A motion to dismiss for failure to state a claim should not be granted unless it appears beyond doubt that the plaintiff can prove no set of facts in support of his claims which would entitle him to relief. Hishon v. King & Spalding, 467 U.S. 69, 73 (1984). In general, pro se pleadings are held to a less stringent standard than those drafted by lawyers. Haines v. Kerner, 404 U.S. 519, 520 (1972). The court has an obligation to construe such pleadings liberally. Bretz v. Kelman, 773 F.2d 1026, 1027 n.1 (9th Cir. 1985) (en banc). However, the court's liberal interpretation of a pro se complaint may not supply essential elements of the claim that were not pled. Ivey v. Bd. of Regents of Univ. of Alaska, 673 F.2d 266, 268 (9th Cir. 1982).

C. Application

Defendant Champion is correct that the FAC, standing alone, fails to state a cognizable civil rights claim against defendant Champion. Plaintiff provided no facts demonstrating defendant Champion was deliberately indifferent. At most, plaintiff refers broadly to a list of defendants who allegedly had a role in addressing plaintiff's administrative appeals.

Plaintiff provided exhibits to his original complaint that include copies of plaintiff's administrative appeal CMF-06-09-10466. While Local Rule 220 requires that an amended complaint be complete in itself without reference to any prior pleading, the court may review exhibits submitted by the plaintiff. Here, however, appeal CMF-06-09-10466 does not reflect that defendant Champion performed the second level review of appeal CMF-06-09-10466. (Dkt. No. 1 at 31.) Rather, the second level of review was performed by Joseph Bick, M.D. (Dkt. No. 1 at 30-31.) The first level of review was performed by R.L. Andreasen, M.D. (Dkt. No. 1 at 26-29.) The only reference to "Champion" is a notation at the bottom right-hand corner of the first page of appeal CMF-06-09-10466, which states:

1st - Champion

2 - HCA

(Dkt. No. 1 at 23.) This notation is insufficient to demonstrate defendant Champion was involved in reviewing plaintiff's appeal CMF-06-09-10466. Plaintiff provided no record cite to the contrary. (Dkt. No. 56.) This brief reference to defendant Champion, even in conjunction with plaintiff's allegation in the FAC, is also insufficient to show that defendant Champion was deliberately indifferent to plaintiff's serious medical needs. Plaintiff has provided no additional factual allegations in his opposition. (Dkt. No. 56.) Both Dr. Bick and Dr. Andreasen are named as defendants, and both performed the first and second level reviews of plaintiff's appeal CMFM-08-0983 as well (dkt. no. 1 at 14-18). Accordingly, defendant Champion's motion to dismiss should be granted. Because plaintiff relies on the administrative appeals to provide the factual allegations as to defendant Champion, and the exhibits provided by plaintiff fail to demonstrate defendant Champion was involved, it would be futile to grant plaintiff leave to file a second amended complaint.

III. Conclusion

Accordingly, this court recommends that defendant Champion's motion to dismiss be granted, and defendant Champion be dismissed from this action.

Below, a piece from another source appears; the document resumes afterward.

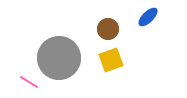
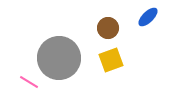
brown circle: moved 1 px up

In accordance with the above, IT IS HEREBY ORDERED that the Clerk of the Court is directed to assign a district judge to this case; and

IT IS RECOMMENDED that:

1. Defendant Champion's July 25, 2011 motion to dismiss (dkt. no. 21) be granted; and

2. Defendant Champion be dismissed from this action.

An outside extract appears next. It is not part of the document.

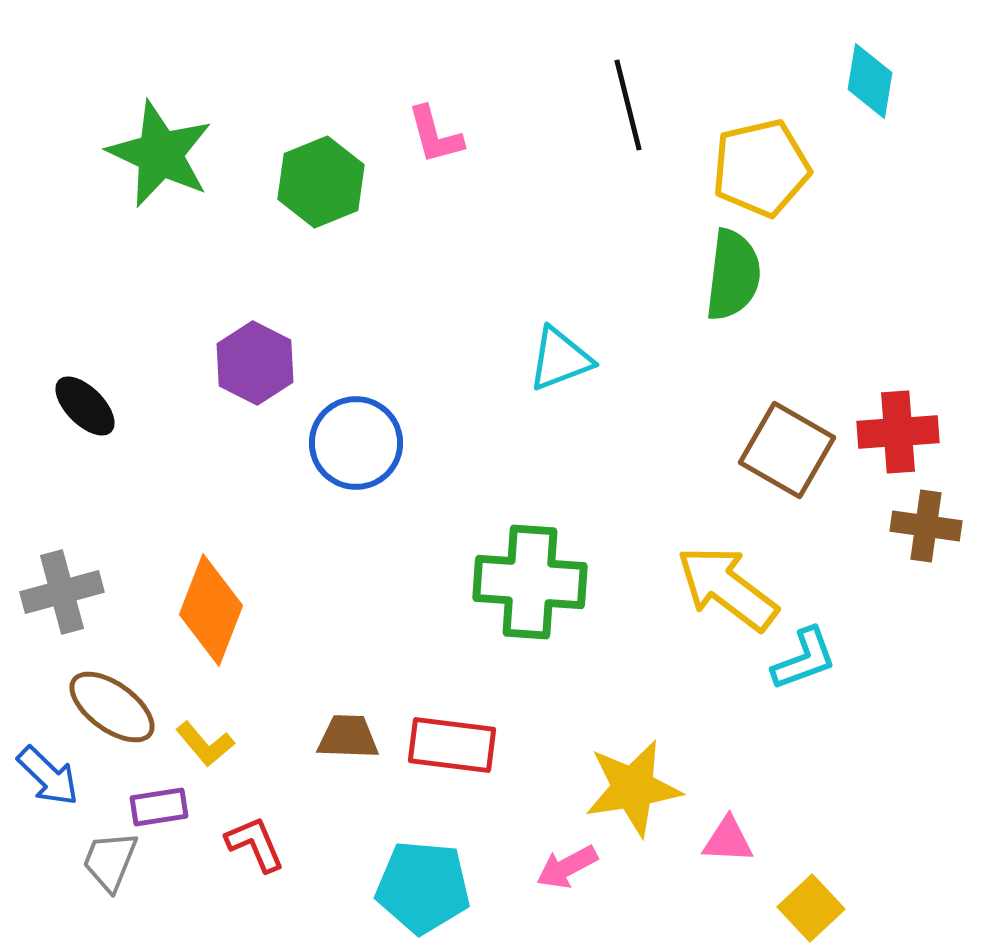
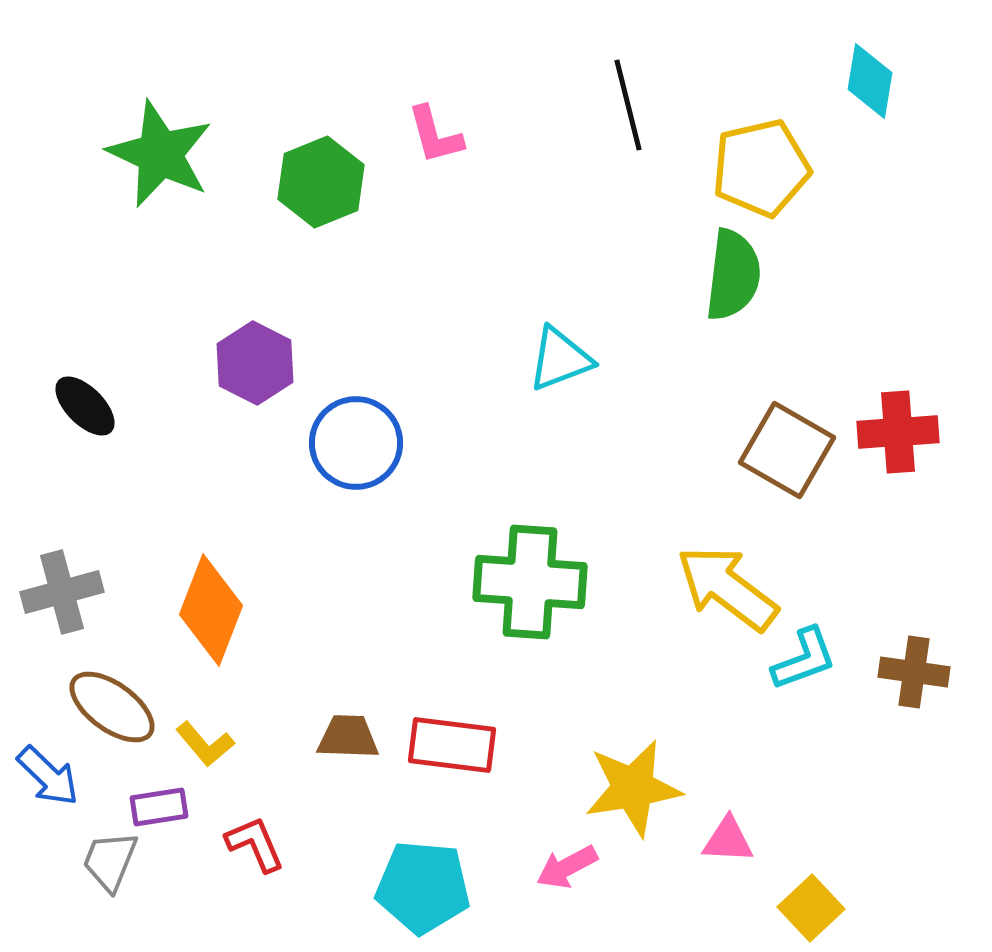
brown cross: moved 12 px left, 146 px down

These findings and recommendations are submitted to the United States District Judge assigned to the case, pursuant to the provisions of 28 U.S.C. § 636(b)(l). Within twenty-one days after being served with these findings and recommendations, any party may file written objections with the court and serve a copy on all parties. Such a document should be captioned "Objections to Magistrate Judge's Findings and Recommendations." Any response to the objections shall be filed and served within fourteen days after service of the objections. The parties are advised that failure to file objections within the specified time may waive the right to appeal the District Court's order. Martinez v. Ylst, 951 F.2d 1153 (9th Cir. 1991).